The Senate is not expected to consider its version of postal reform legislation (S. 662) until after Congress returns from its annual August recess, and additional amendments could be introduced at that time. If the Senate approves the measure, a House-Senate conference committee would be convened to resolve differences between the two bills before the legislation is sent to the president.
Significant changes could be made by the conference committee, leaving little time for interested parties — including the APWU — to react.
“The House acted decisively yesterday to defeat three amendments that were hostile to postal workers and to the Postal Service,” said APWU President William Burrus. “But the final chapter on this legislation has not yet been written. We must continue to be vigilant and work to protect the interests of postal workers, the Postal Service, and the American people as the legislative process goes forward.”
Defeated provisions were amendments that would have removed a labor seat on the postal Board of Governors; established a pilot program allowing local postmasters to conduct privatization experiments; and left responsibility for military retirement costs with the Postal Service.
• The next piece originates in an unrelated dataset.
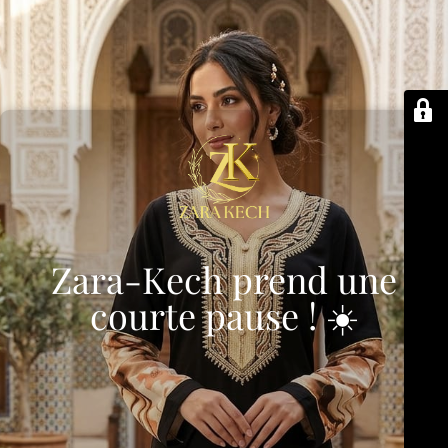
Zara-Kech prend une
courte pause ! ☀️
“I commend reform committee Chairman Tom Davis (R-VA), Ranking Minority Member Henry Waxman (D-CA), Rep. John McHugh (R-NY), and Rep. Danny Davis (D-IL) for the leadership they have shown,” Burrus said. “But there are those who remain determined to serve the mailing industry at the expense of postal workers and the American people. We cannot allow them to prevail.”
In its policy statement, the Bush administration repeated its opposition to two key provisions of the legislation that enjoy wide support in the postal community and among lawmakers of both parties.
The administration opposes releasing from an escrow account billions of dollars that the USPS has saved by ending overpayments to the Civil Service Retirement System (CSRS) unless those funds — up to $70 billion over 60 years — are dedicated to pre-funding health care and retirement benefits for postal employees. Under the current legislation, the USPS would be able to use a portion of those funds to help cover other operating costs.
The White House also opposes returning to the Treasury responsibility for paying the military-service retirement pay for postal employees. That responsibility was transferred to the Postal Service under the 2003 law that allowed the USPS to end overpayments to the CSRS system. No other government agency is responsible for such costs.
The White House is also demanding that the legislation:
Allow greater flexibility on worksharing. The current provision “places too many restrictions” on the discounts to mailers that perform cost-saving tasks such as pre-sorting, the statement says.
Require arbitrators to consider financial health. The USPS, the policy statement says, must be assured that new limitations imposed by a postage rate cap will be considered during labor negotiations, a standard almost certain to undermine collective bargaining.
Cap future postage rate increases at the Consumer Price Index rate.
Reduce the benefits of postal workers injured on the job. Among other things, a provision in the Senate bill would delay workers’ compensation for those hurt at work. (Among federal employees, only postal workers’ benefits would be reduced.)
“The administration continues to insist on provisions that would reduce jobs, wages, benefits, and bargaining rights for postal workers,” Burrus said. “Yet it has rejected the positive proposals — embraced by the entire postal community — to free postal funds from escrow and return military retirement funding to the Treasury, which would drain billions of dollars from the Postal Service for many years to come.”